Cardiovascular Department, Ospedale Papa Giovanni XXIII, Bergamo, Italy; Bristol Heart Institute, University of Bristol, Bristol, United Kingdom.
Cardiovascular Department, Ospedale Papa Giovanni XXIII, Bergamo, Italy.
J Thorac Cardiovasc Surg. 2014 Aug;148(2):447-53.e2. doi: 10.1016/j.jtcvs.2013.05.053. Epub 2013 Nov 4.
Mitral valve annuloplasty and mitral valve replacement are common strategies for the management of functional ischemic mitral regurgitation with ischemic cardiomyopathy. However, mitral valve annuloplasty may create some degree of functional mitral stenosis. The purpose of this study was to compare the mitral valve hemodynamics in patients with functional ischemic mitral regurgitation undergoing mitral valve annuloplasty or mitral valve replacement, using exercise echocardiography.
We performed resting and exercise echocardiography in 70 patients matched for indexed effective orifice area, systolic pulmonary arterial pressure, and left ventricular ejection fraction after mitral valve annuloplasty or mitral valve replacement with coronary artery bypass grafting.
There was no significant difference between the 2 groups regarding baseline demographic and clinical data. Exercise systolic pulmonary arterial pressure was higher in the mitral valve annuloplasty group compared with the mitral valve replacement group (from 36.3 ± 8.1 mm Hg to 55 ± 12 mm Hg, vs mitral valve replacement: 33 ± 6 mm Hg to 42 ± 6.2 mm Hg, P = .0001). Exercise-induced improvement in effective orifice area and indexed effective orifice area was better in the mitral valve replacement group (mitral valve replacement: +0.23 ± 0.04 vs mitral valve annuloplasty: -0.1 ± 0.09 cm², P = .001, for effective orifice area; mitral valve replacement: +0.14 ± 0.03 vs mitral valve annuloplasty: -0.04 ± 0.07 cm²/m², P = .03, for indexed effective orifice area). Exercise indexed effective orifice area was correlated with exercise systolic pulmonary arterial pressure (r = -0.45; P = .01). In a multivariable analysis mitral valve annuloplasty, postoperative indexed effective orifice area and resting mitral peak gradients were independent predictors of elevated systolic pulmonary arterial pressure during exercise.

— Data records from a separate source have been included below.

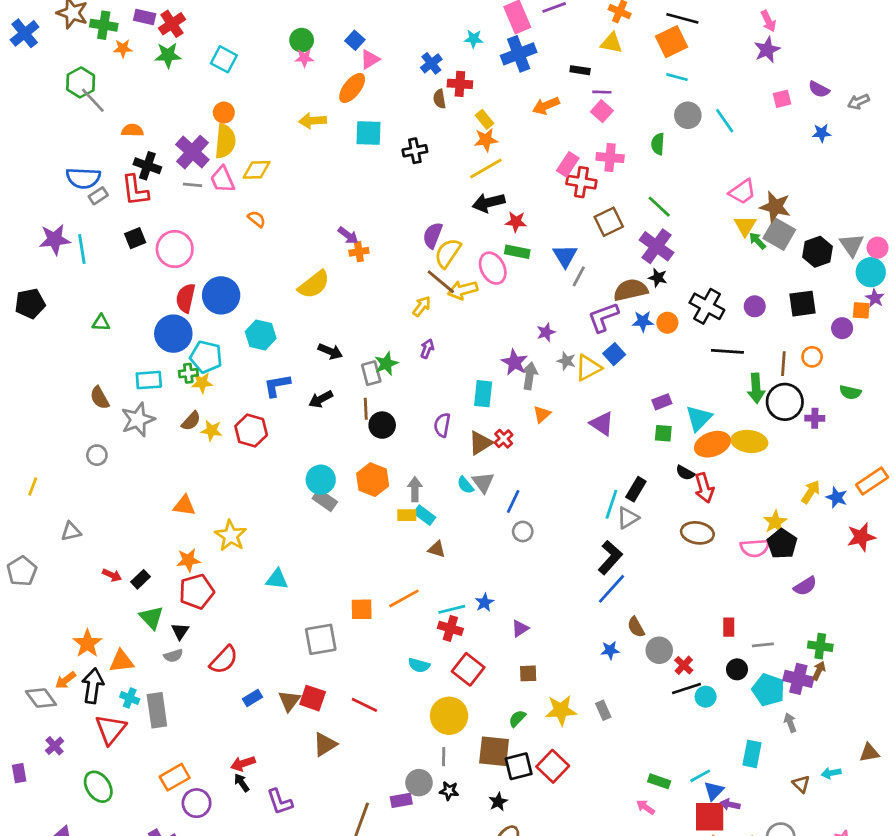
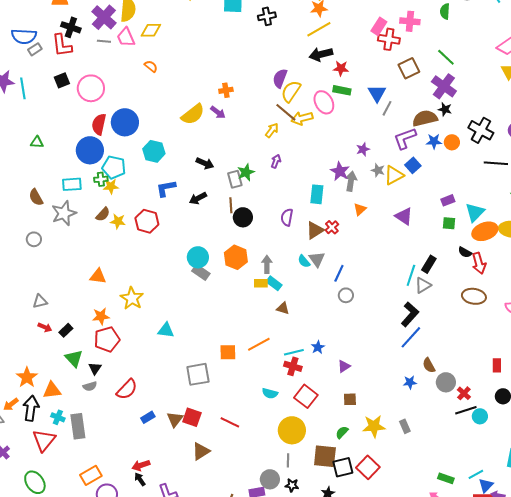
purple arrow: (348, 235) -> (218, 112), moved
gray triangle: (71, 532) -> (40, 301), moved

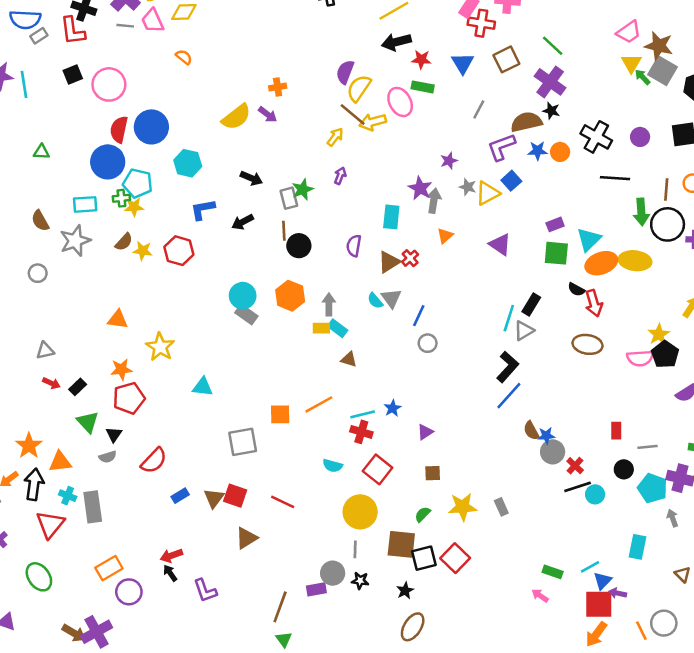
blue triangle: (377, 93) -> (463, 63), moved
green square: (449, 223) -> (556, 253), size x1.5
blue star: (410, 382) -> (546, 436), moved

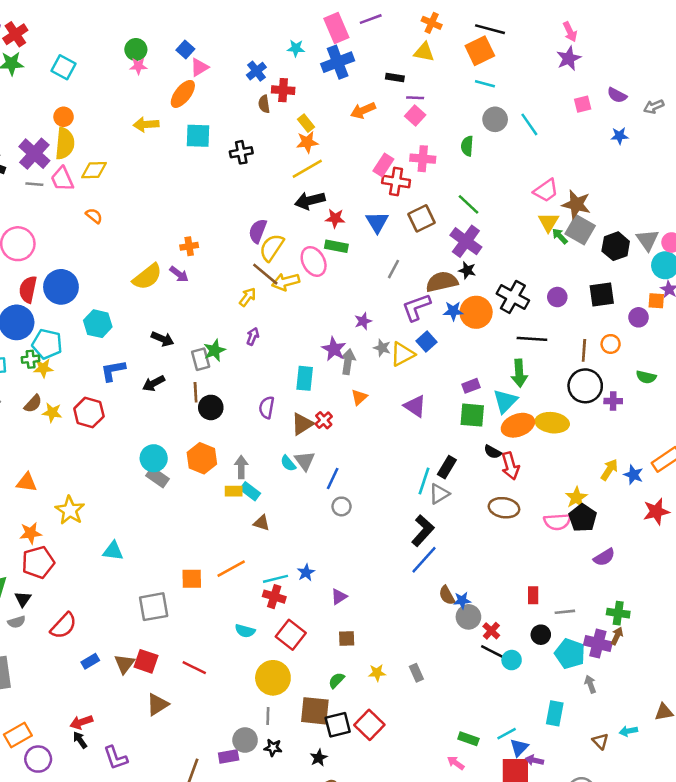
orange circle: (560, 152) -> (476, 312), size x1.6
green arrow: (641, 212) -> (519, 373), moved
black line: (578, 487) -> (494, 652), turned 45
yellow star: (463, 507) -> (377, 673), size x0.6

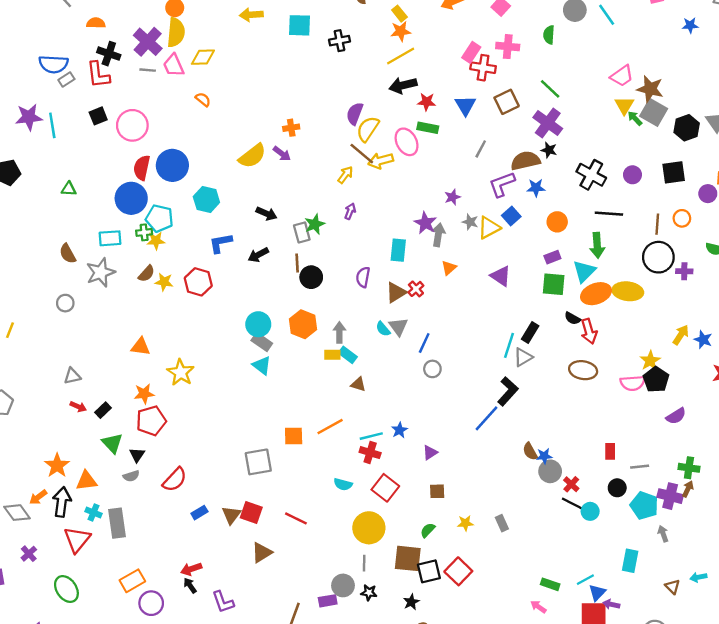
orange circle: (476, 312) -> (557, 222), moved, size x0.7
cyan triangle: (113, 551) -> (262, 365), moved, turned 30
blue line: (424, 560) -> (487, 418), moved

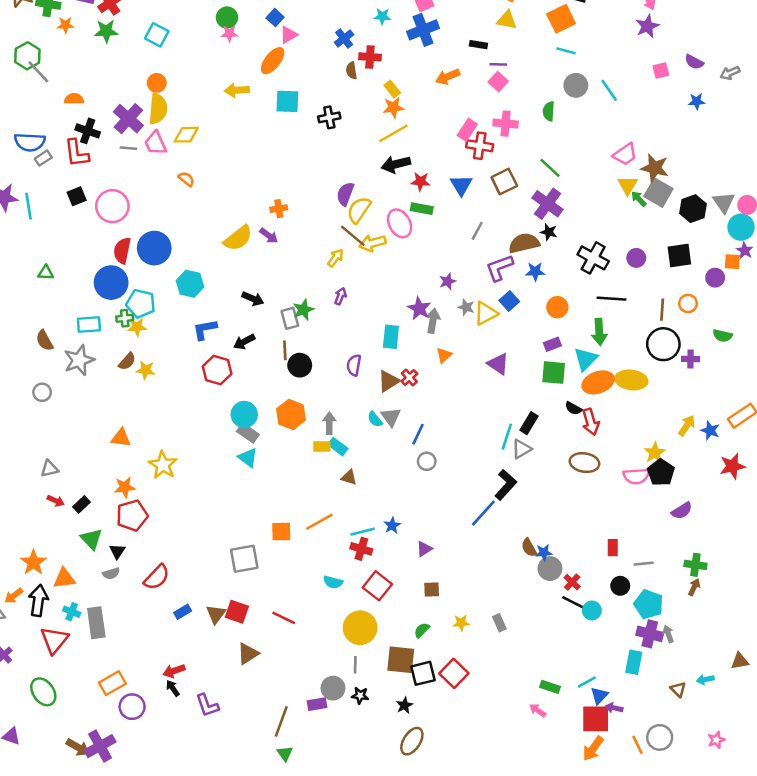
red hexagon: (198, 282) -> (217, 370), moved
purple cross: (670, 496) -> (650, 634), moved

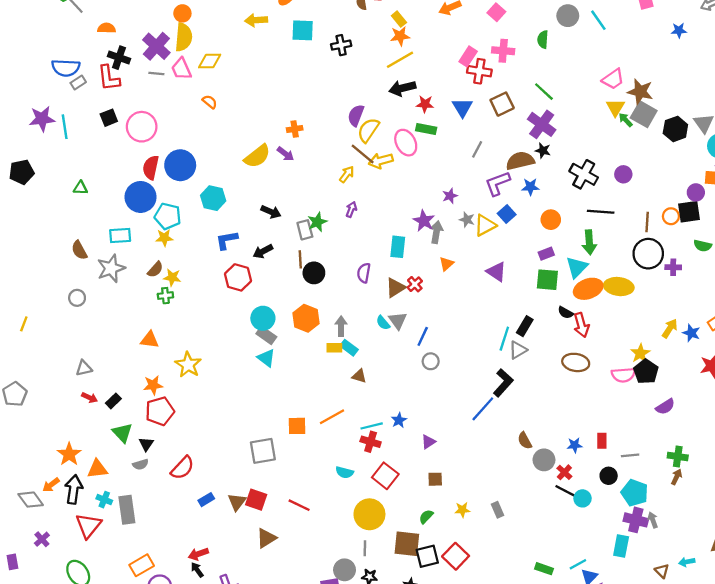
black square: (679, 255) -> (689, 212), moved
green cross: (125, 318) -> (165, 296), moved
blue star: (544, 553) -> (575, 445), moved

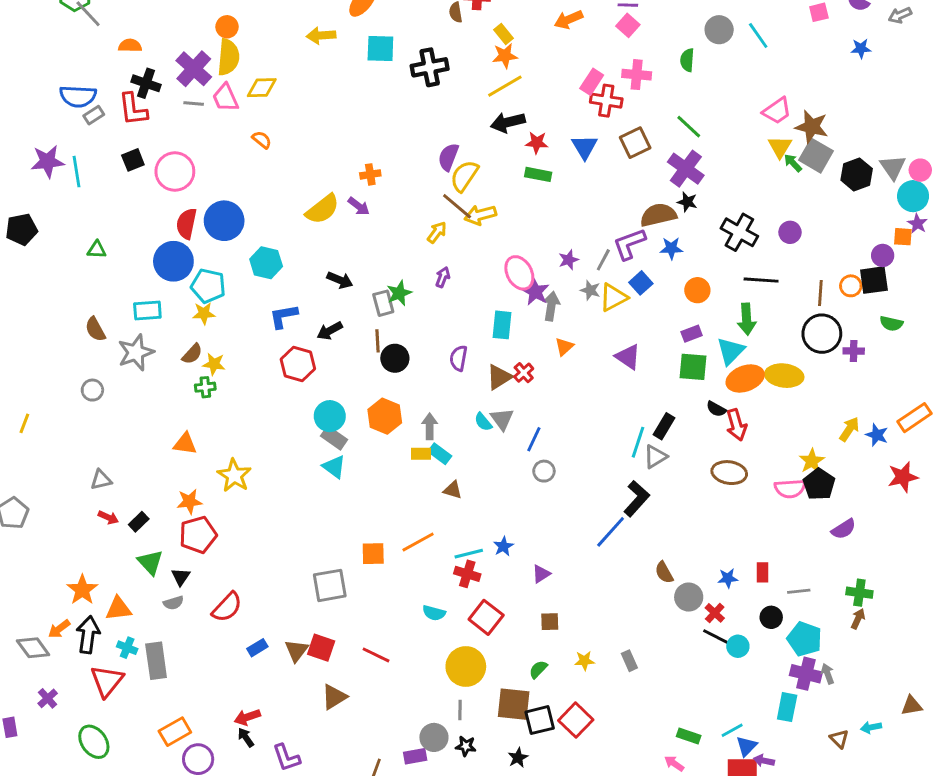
black cross: (341, 45) -> (430, 67), size x1.4
pink ellipse: (406, 143) -> (519, 273), moved
gray line: (477, 149) -> (603, 260), moved

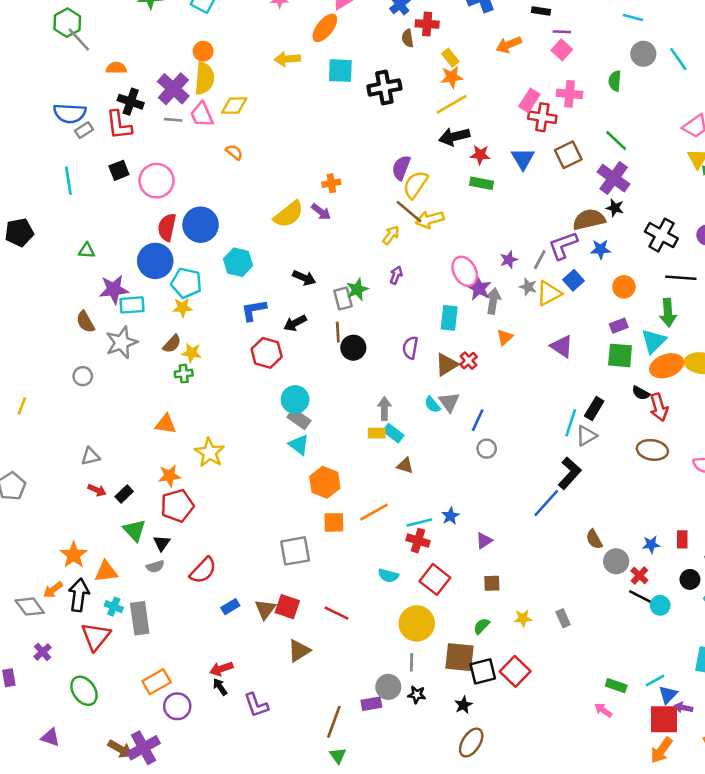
purple star: (48, 161) -> (114, 289), moved
orange hexagon: (385, 416) -> (325, 482), moved

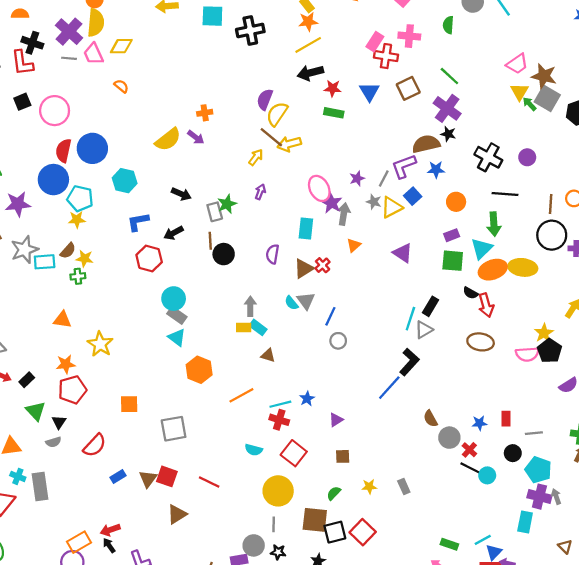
cyan rectangle: (132, 305) -> (45, 262), moved
orange square: (334, 522) -> (129, 404), moved
orange rectangle: (157, 682) -> (79, 542), moved

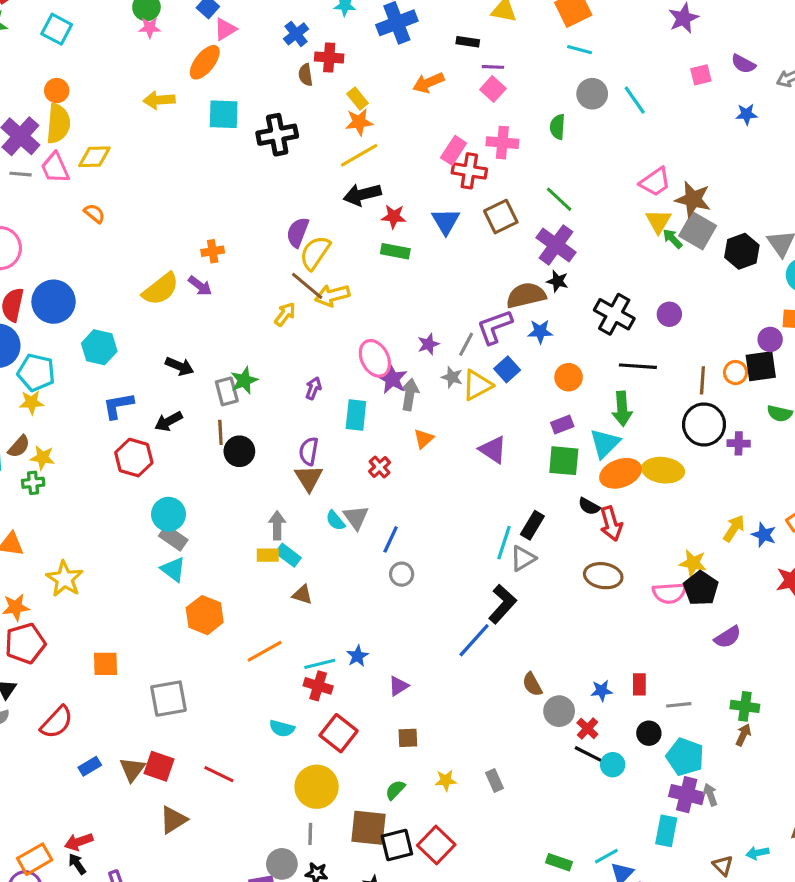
purple arrow: (260, 192) -> (313, 388), moved
brown triangle: (304, 269) -> (309, 478), moved, turned -30
yellow star: (544, 333) -> (693, 563), turned -30

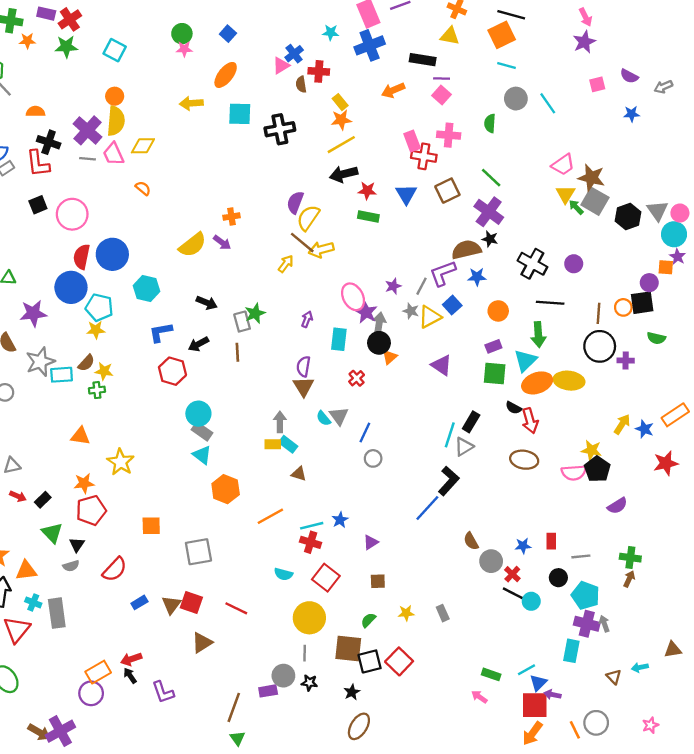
pink triangle: (225, 29) -> (281, 66), moved
black rectangle: (468, 42) -> (423, 60), size x1.5
pink rectangle: (454, 150) -> (412, 141), turned -54
black circle: (239, 451) -> (379, 343), moved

In patients with functional ischemic mitral regurgitation, mitral valve annuloplasty may cause functional mitral stenosis, especially during exercise. Mitral valve annuloplasty was associated with poor exercise mitral hemodynamic performance, lack of mitral valve opening reserve, and markedly elevated postoperative exercise systolic pulmonary arterial pressure compared with mitral valve replacement.

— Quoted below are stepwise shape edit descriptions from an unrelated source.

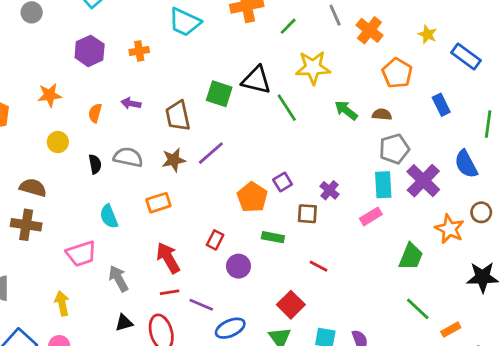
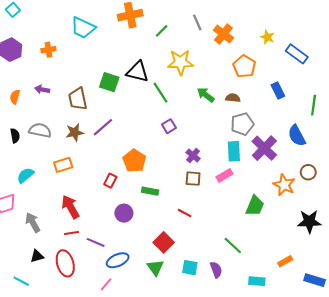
purple square: (283, 182) -> (169, 126), moved
brown square: (307, 214) -> (193, 179), moved
cyan semicircle: (109, 216) -> (25, 175), turned 72
red rectangle: (215, 240) -> (110, 181), moved
green line: (418, 309) -> (233, 246), moved

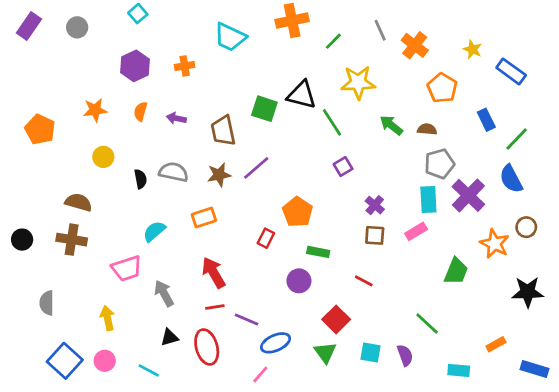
orange semicircle: (15, 97) -> (141, 111), moved
green line: (314, 105) -> (517, 139), moved, turned 36
purple circle: (124, 213) -> (299, 281), moved

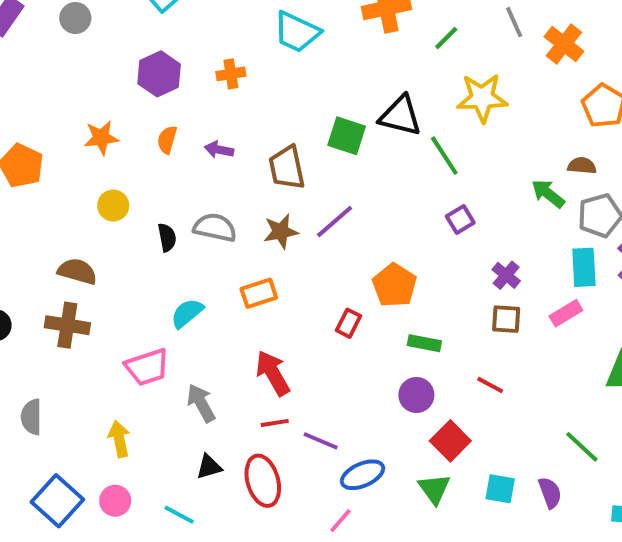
green arrow: (391, 125) -> (548, 194), moved
purple circle: (299, 281) -> (416, 395), moved

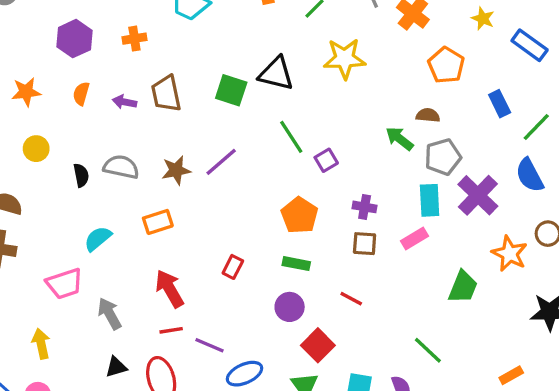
green line: (444, 156) -> (291, 137), moved
brown trapezoid: (287, 168) -> (166, 94), moved
purple cross: (506, 275) -> (365, 207), turned -30
orange pentagon: (394, 285) -> (300, 215), moved
red rectangle: (349, 323) -> (233, 267), moved

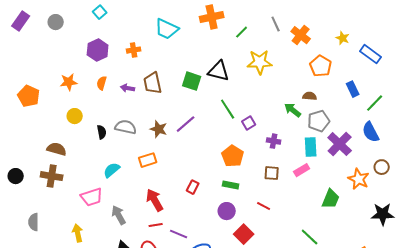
brown star: (176, 170) -> (159, 129), turned 30
purple cross: (365, 207) -> (274, 141), moved

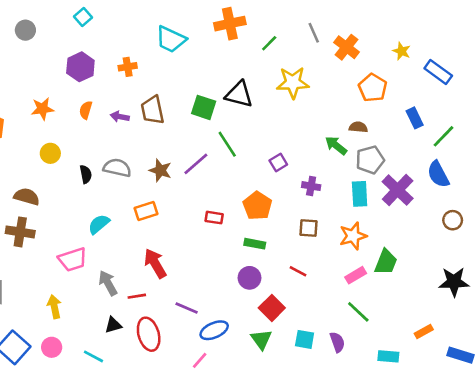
green line: (228, 109) -> (227, 144), moved
pink rectangle: (302, 170) -> (356, 275), moved
orange star: (359, 179) -> (353, 236), moved, turned 30
red rectangle: (193, 187) -> (214, 218), moved, turned 72
red line: (156, 225) -> (137, 296), moved

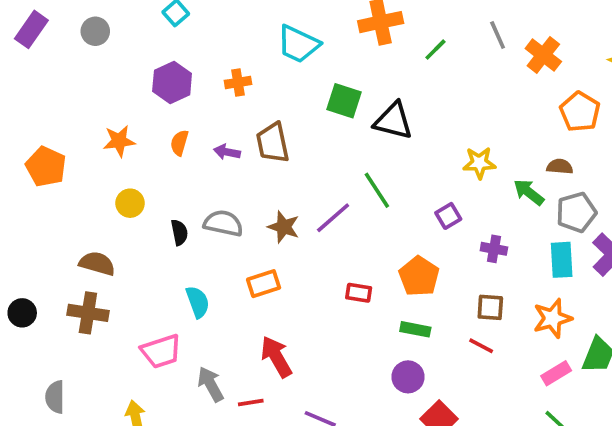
yellow star: (293, 83) -> (479, 163), moved, size x0.7
green square: (204, 107) -> (344, 101), moved
cyan semicircle: (99, 224) -> (198, 302), turned 110
red line: (298, 271) -> (481, 346), moved

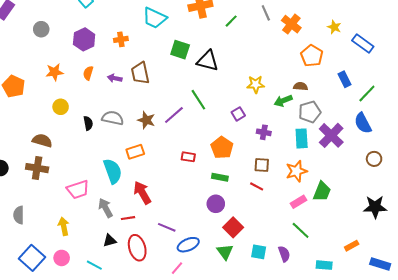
gray circle: (95, 31) -> (41, 29), moved
green arrow: (529, 192) -> (283, 101), turned -60
cyan semicircle: (198, 302) -> (113, 171), moved, size x1.4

二尖瓣环成形术和二尖瓣置换术是治疗缺血性心肌病伴功能性缺血性二尖瓣反流的常用策略。然而,二尖瓣环成形术可能会导致一定程度的功能性二尖瓣狭窄。本研究旨在通过运动超声心动图比较功能性缺血性二尖瓣反流患者行二尖瓣环成形术或二尖瓣置换术后的二尖瓣血流动力学。
我们对 70 例患者进行了静息和运动超声心动图检查,这些患者在接受冠状动脉旁路移植术后,二尖瓣环成形术或二尖瓣置换术后的指数有效瓣口面积、收缩期肺动脉压和左心室射血分数相匹配。
两组患者的基线人口统计学和临床数据无显著差异。二尖瓣环成形术组的运动收缩期肺动脉压高于二尖瓣置换术组(从 36.3 ± 8.1 mmHg 增加至 55 ± 12 mmHg,而二尖瓣置换术组从 33 ± 6 mmHg 增加至 42 ± 6.2 mmHg,P =.0001)。二尖瓣置换术组的有效瓣口面积和指数有效瓣口面积在运动时的改善更明显(二尖瓣置换术组:+0.23 ± 0.04 比二尖瓣环成形术组:-0.1 ± 0.09 cm²,P =.001;二尖瓣置换术组:+0.14 ± 0.03 比二尖瓣环成形术组:-0.04 ± 0.07 cm²/m²,P =.03)。运动时的指数有效瓣口面积与运动时的收缩期肺动脉压呈负相关(r = -0.45;P =.01)。多变量分析表明,二尖瓣环成形术、术后指数有效瓣口面积和静息二尖瓣峰值梯度是运动时升高的收缩期肺动脉压的独立预测因素。
在功能性缺血性二尖瓣反流患者中,二尖瓣环成形术可能导致功能性二尖瓣狭窄,尤其是在运动时。与二尖瓣置换术相比,二尖瓣环成形术与较差的运动二尖瓣血流动力学性能、缺乏二尖瓣瓣口开放储备以及术后运动时显著升高的收缩期肺动脉压相关。